Work instructions
The required result is each line of the entries below containing the string "обучения".

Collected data
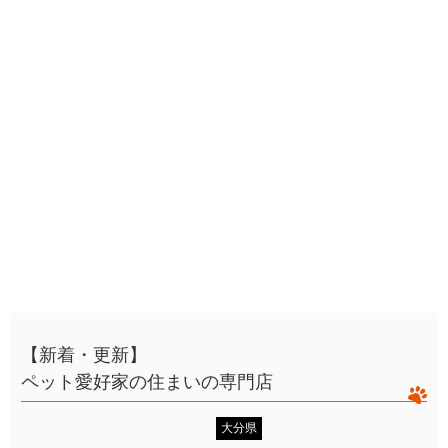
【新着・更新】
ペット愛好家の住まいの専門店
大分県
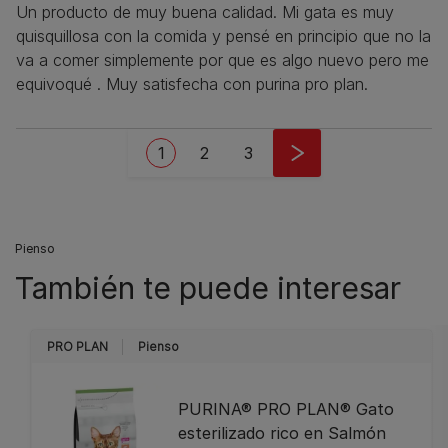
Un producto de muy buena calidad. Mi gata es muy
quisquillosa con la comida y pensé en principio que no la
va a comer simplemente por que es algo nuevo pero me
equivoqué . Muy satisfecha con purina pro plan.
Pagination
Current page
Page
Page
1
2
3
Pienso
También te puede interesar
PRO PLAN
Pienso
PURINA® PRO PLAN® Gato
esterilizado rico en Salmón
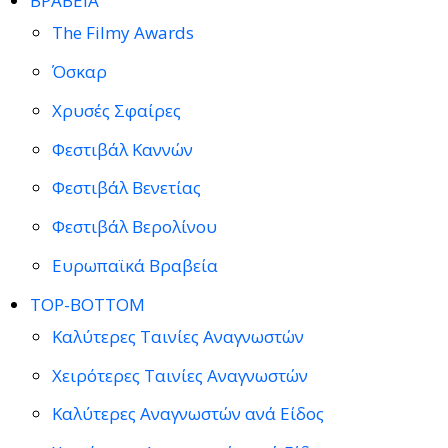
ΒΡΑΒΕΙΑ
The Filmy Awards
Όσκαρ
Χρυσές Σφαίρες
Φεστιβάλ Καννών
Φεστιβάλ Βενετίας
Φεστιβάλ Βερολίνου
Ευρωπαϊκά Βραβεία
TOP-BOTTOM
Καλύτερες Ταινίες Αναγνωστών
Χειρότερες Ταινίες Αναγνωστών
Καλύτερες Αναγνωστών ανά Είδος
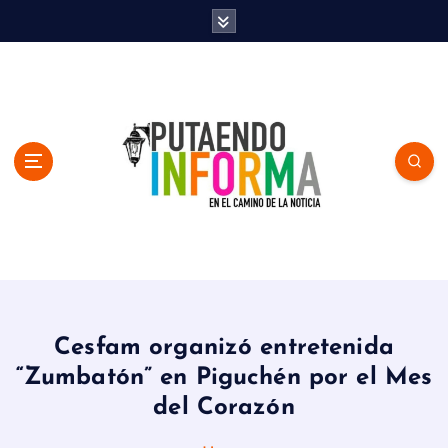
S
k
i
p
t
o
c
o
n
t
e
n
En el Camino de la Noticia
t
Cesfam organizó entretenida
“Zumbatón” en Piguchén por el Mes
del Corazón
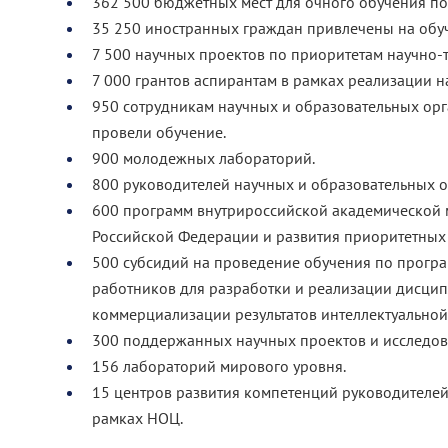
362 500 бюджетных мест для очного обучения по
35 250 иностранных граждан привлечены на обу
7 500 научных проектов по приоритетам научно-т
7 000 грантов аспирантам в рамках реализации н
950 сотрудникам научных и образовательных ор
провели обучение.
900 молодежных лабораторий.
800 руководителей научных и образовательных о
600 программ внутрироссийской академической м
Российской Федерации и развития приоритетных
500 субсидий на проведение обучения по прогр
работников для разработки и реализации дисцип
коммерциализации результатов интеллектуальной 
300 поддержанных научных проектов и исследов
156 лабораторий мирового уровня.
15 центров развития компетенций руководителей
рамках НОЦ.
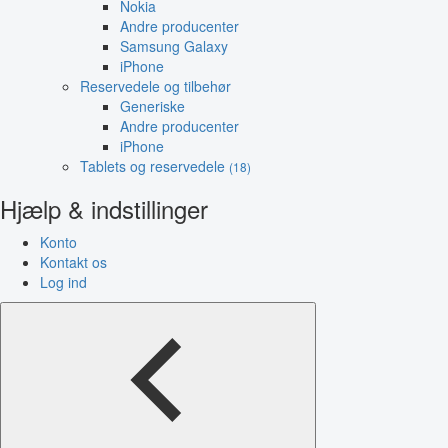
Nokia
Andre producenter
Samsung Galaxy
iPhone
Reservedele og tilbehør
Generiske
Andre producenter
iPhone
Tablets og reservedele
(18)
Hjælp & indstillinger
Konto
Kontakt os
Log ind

==

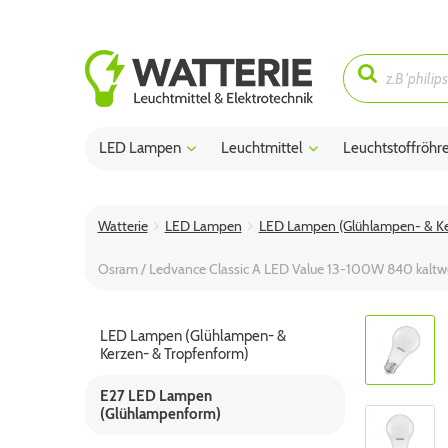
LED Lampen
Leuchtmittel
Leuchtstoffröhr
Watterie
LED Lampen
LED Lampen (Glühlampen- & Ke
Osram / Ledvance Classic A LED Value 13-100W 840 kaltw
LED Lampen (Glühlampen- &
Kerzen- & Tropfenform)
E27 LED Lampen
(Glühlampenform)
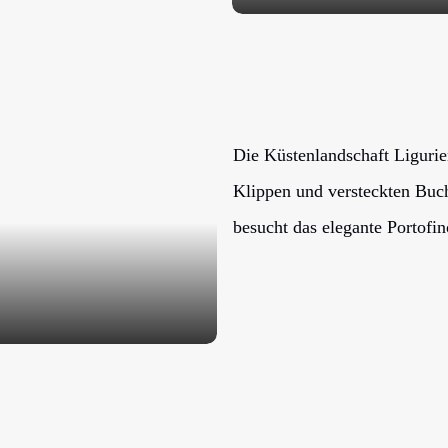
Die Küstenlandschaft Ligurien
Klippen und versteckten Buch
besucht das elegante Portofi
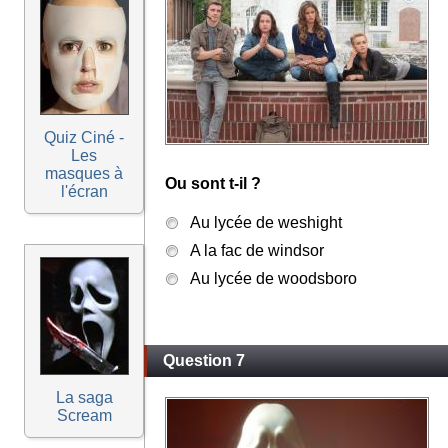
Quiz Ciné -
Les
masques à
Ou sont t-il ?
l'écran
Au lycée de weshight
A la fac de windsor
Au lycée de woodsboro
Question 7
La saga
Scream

Answer to the exercise
362 500 бюджетных мест для очного обучения по
500 субсидий на проведение обучения по прогр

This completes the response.